Das Ungeheuer von Florenz
stehen und gibt an, hier habe sein Vater ihn abgesetzt und zu ihm gesagt, er solle an dem weißen Haus mit dem Licht klingeln und sagen, sein Vater sei krank und liege im Bett. An dieser Stelle sei der Vater umgekehrt.
3.2. Unterstützendes Beweismaterial Zu diesem Zeitpunkt der Ermittlungen wird Sergio Muscas, der Vater, noch einmal dazu befragt, wer Nicolino begleitet habe. Seiner letzten Version zufolge war dies Flavio, doch als er erfährt, was sein Sohn dem Maresciallo erzählt hat, läßt er diese Version sofort fallen, schwenkt auf die Darstellung des Kindes um und räumt ein, den Jungen selbst begleitet zu haben. Die Sache scheint nun klar, doch als man Sergio zu Rossinis Haus bringt und ihn bittet, den Weg zu zeigen, den er gegangen sei, nachdem er das Kind abgesetzt habe, wird die Geschichte noch rätselhafter. Zum einen beschreibt Sergio das Haus als ein graues Bauernhaus aus Stein, wohingegen es sich um ein solches gerade nicht handelt, da es, anders als die anderen Gebäude an der Straße, von neuerer Bauart, groß und weiß getüncht ist. Sie gelangen abends zu dem Haus, und der Scheinwerfer an der Vorderseite ist wie in der Mordnacht eingeschaltet. Dies jedoch erkennt Sergio nicht. Man begeht die durch die Felder führende Landstraße, doch trotz der auffälligen kleinen Brücke erkennt Sergio die rechte Abzweigung nicht und geht auf der linken Abzweigung weiter, die im Zentrum von Signa endet, gute drei Kilometer vom Tatort entfernt. Man hält Sergio seinen Fehler vor, doch er bleibt verwirrt, und als die Beamten den Weg mit Sergio noch einmal in umgekehrter Richtung gehen, biegt er dreimal falsch ab, bevor sie auf die Straße treffen, in die Belinda und Lo Russo in der Mordnacht eingebogen waren.

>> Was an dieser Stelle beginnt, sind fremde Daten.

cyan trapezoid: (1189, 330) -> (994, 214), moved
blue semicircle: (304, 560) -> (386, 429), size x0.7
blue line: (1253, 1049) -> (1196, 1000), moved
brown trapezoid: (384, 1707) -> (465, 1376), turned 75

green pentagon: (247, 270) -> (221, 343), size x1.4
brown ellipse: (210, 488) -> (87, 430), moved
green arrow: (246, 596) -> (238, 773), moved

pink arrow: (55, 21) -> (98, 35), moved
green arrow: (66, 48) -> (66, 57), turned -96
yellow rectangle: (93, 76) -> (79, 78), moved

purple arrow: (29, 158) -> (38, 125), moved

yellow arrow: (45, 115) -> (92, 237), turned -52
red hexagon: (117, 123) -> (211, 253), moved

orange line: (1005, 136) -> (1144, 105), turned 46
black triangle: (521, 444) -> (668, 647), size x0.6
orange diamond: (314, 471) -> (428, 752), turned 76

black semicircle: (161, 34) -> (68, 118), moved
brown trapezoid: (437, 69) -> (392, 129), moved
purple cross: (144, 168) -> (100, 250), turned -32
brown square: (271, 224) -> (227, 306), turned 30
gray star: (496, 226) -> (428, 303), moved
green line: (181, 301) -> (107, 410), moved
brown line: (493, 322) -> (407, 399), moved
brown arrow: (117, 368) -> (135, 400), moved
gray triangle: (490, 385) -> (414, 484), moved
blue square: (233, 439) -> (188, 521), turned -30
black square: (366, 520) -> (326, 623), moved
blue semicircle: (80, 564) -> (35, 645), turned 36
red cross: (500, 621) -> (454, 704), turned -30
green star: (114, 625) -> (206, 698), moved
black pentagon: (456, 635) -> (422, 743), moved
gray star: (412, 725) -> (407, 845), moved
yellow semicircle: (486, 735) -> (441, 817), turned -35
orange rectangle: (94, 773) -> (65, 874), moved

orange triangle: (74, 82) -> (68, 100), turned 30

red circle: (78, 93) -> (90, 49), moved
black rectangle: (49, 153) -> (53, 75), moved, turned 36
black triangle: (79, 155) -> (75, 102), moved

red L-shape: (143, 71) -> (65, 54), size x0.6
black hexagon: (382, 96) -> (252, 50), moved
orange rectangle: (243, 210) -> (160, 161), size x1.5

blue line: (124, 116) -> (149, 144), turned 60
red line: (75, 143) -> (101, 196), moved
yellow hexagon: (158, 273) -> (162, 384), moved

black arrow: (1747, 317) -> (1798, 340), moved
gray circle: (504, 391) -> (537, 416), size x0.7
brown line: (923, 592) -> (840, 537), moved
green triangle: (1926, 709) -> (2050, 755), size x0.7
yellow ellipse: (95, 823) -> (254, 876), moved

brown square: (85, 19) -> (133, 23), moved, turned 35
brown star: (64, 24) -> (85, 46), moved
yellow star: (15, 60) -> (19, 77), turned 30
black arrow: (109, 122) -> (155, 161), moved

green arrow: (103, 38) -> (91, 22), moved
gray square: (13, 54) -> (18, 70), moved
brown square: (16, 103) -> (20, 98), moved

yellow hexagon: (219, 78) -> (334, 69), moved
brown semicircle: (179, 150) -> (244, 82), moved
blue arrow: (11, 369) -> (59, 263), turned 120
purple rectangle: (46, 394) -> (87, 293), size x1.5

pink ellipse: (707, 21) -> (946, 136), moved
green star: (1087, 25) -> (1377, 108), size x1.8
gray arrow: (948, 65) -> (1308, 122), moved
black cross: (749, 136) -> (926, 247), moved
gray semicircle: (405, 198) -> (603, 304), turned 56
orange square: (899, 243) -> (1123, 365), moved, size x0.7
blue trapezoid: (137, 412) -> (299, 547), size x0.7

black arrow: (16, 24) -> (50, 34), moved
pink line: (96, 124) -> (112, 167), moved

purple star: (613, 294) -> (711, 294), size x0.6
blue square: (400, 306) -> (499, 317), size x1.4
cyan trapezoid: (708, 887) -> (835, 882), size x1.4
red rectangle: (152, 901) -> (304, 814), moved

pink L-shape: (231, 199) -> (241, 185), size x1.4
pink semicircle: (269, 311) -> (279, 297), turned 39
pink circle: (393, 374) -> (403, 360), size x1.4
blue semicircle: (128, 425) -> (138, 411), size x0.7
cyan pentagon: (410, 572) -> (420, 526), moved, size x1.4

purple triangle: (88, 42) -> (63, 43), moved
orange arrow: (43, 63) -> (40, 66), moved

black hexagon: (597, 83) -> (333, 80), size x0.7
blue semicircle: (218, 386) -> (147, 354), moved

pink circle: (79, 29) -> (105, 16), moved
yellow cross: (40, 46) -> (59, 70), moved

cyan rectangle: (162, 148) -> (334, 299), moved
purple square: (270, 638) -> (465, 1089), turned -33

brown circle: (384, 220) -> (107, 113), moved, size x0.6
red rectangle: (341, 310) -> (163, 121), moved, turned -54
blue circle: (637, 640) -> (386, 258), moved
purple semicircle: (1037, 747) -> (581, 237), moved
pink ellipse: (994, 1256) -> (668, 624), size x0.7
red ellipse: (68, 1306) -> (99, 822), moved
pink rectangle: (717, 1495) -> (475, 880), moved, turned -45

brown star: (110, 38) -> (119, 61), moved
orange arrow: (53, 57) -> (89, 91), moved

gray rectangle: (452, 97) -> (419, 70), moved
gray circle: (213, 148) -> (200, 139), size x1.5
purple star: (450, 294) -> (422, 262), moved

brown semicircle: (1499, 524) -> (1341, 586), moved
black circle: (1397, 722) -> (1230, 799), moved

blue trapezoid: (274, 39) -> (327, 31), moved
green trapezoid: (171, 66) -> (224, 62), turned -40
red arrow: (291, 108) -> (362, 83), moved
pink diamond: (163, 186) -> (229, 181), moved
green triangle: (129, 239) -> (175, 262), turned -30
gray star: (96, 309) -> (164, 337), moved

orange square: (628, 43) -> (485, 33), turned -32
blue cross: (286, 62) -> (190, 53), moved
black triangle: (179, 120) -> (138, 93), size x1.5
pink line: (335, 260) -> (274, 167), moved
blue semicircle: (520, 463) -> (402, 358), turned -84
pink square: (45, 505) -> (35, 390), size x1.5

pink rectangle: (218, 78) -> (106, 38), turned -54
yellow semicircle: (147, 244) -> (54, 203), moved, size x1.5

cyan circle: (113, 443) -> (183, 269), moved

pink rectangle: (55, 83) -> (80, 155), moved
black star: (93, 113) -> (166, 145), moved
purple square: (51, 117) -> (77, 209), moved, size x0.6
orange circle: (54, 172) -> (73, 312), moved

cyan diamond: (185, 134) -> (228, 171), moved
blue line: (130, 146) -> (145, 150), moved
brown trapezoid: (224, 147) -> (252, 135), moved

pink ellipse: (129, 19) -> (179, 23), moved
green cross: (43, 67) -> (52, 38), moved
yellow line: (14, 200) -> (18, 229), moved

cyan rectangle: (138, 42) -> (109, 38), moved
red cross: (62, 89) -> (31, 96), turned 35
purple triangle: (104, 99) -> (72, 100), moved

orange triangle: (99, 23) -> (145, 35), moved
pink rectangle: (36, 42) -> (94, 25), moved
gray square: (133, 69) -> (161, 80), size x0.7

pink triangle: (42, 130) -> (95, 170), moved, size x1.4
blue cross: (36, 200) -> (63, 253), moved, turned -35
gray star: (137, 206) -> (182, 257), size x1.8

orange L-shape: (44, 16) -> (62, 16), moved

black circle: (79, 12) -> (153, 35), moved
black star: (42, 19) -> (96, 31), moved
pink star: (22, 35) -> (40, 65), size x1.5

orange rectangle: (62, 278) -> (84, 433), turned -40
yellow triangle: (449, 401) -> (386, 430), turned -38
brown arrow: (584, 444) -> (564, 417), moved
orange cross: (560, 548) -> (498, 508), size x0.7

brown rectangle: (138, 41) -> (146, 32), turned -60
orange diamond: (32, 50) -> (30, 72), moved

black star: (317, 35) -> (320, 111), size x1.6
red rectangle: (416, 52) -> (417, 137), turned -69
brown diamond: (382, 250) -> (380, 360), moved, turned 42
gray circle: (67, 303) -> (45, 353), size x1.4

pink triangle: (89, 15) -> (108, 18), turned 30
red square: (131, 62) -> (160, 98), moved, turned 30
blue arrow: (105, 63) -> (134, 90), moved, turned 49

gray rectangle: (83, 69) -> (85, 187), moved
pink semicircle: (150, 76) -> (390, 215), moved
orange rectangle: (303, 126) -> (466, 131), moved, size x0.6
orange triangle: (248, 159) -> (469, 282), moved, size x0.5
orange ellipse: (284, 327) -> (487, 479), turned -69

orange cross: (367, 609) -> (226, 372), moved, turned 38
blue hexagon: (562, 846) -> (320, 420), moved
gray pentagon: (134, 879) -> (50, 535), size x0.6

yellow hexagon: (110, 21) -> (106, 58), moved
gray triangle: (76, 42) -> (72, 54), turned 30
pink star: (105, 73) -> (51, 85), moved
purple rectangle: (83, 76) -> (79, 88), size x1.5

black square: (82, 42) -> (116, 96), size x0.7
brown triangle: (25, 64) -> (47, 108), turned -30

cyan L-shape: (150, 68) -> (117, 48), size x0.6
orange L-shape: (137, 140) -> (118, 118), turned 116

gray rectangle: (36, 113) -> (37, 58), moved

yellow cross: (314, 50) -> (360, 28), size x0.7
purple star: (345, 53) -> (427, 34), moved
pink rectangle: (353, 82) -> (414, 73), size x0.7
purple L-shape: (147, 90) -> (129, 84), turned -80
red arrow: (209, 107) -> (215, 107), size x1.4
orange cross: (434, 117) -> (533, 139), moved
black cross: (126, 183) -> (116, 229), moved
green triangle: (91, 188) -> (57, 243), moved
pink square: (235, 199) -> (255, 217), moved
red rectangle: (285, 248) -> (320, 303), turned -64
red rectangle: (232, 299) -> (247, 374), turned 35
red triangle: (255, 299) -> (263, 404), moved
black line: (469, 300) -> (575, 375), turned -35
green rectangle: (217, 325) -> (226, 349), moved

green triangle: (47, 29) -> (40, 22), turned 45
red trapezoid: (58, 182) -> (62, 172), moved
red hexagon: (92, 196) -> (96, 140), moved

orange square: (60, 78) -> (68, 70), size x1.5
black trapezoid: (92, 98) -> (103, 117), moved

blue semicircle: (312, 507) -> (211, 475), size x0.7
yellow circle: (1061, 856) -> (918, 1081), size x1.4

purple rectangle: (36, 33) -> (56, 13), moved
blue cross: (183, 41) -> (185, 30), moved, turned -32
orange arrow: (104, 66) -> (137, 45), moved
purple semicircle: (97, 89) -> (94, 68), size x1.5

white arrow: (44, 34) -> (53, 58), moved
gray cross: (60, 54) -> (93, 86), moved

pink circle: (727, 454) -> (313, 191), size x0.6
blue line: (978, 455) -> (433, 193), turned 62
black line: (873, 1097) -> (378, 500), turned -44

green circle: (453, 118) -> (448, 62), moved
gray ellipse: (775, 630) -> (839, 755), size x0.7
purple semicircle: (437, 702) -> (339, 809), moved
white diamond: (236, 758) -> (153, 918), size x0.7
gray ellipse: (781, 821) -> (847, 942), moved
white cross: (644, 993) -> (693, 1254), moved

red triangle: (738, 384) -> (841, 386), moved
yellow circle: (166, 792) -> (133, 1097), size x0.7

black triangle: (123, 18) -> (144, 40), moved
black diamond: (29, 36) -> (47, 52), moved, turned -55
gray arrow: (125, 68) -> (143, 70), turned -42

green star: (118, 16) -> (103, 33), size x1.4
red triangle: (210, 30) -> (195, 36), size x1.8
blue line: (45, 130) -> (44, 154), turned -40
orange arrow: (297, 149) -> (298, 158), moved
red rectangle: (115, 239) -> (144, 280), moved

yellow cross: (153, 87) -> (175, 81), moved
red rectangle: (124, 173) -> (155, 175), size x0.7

Während der Rückfahrt zum Gefängnis sagt Sergio: »Es hat doch keinen Zweck, wenn ich dem Kind widersprechen würde. Alle werden dem Kleinen glauben und nicht mir, denn er ist ein unschuldiges Kind. Das bedeutet aber noch lange nicht, daß er die Wahrheit sagt.«
Gefragt, warum er glaube, daß das Kind lüge, behauptet er, Flavio habe dem Kind gedroht, es zu töten, wenn es redete. Er fügt hinzu, daß er auch um sein Leben gefürchtet habe und daß er deshalb zeitweilig Silvano beschuldigt habe.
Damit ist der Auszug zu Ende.